◆ Data ◆
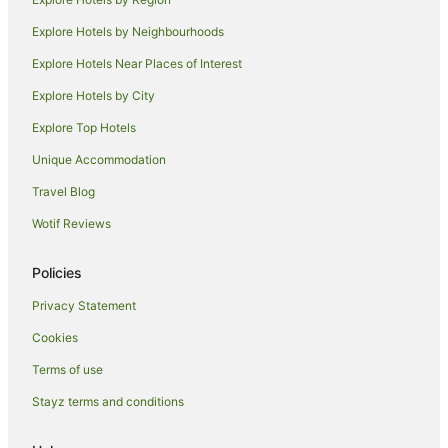
Cabin Rentals in Skinners Shoot
Explore Hotels by Neighbourhoods
Caravan Parks in Skinners Shoot
Explore Hotels Near Places of Interest
Cottages in Skinners Shoot
Explore Hotels by City
Guest Houses in Skinners Shoot
Explore Top Hotels
Hostels in Skinners Shoot
Resorts in Skinners Shoot
Unique Accommodation
Beach Hotels in Skinners Shoot
Travel Blog
Hotels with Hot Tubs in Skinners Shoot
Wotif Reviews
Skinners Shoot Hotels
Policies
Villas in Skinners Shoot
Privacy Statement
Hotels near Captain Cook Lookout
Cookies
Apartment Hotels in Coopers Shoot
Hotels near Belongil Beach
Terms of use
Hotels near Byron Bay
Stayz terms and conditions
Hotels near Wategos Beach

◆ What the exercise asks ◆
May I have exactly the lines from the one containing "Wotif Reviews" through the last line of the data, both included?

◆ Output for this task ◆
Wotif Reviews
Skinners Shoot Hotels
Policies
Villas in Skinners Shoot
Privacy Statement
Hotels near Captain Cook Lookout
Cookies
Apartment Hotels in Coopers Shoot
Hotels near Belongil Beach
Terms of use
Hotels near Byron Bay
Stayz terms and conditions
Hotels near Wategos Beach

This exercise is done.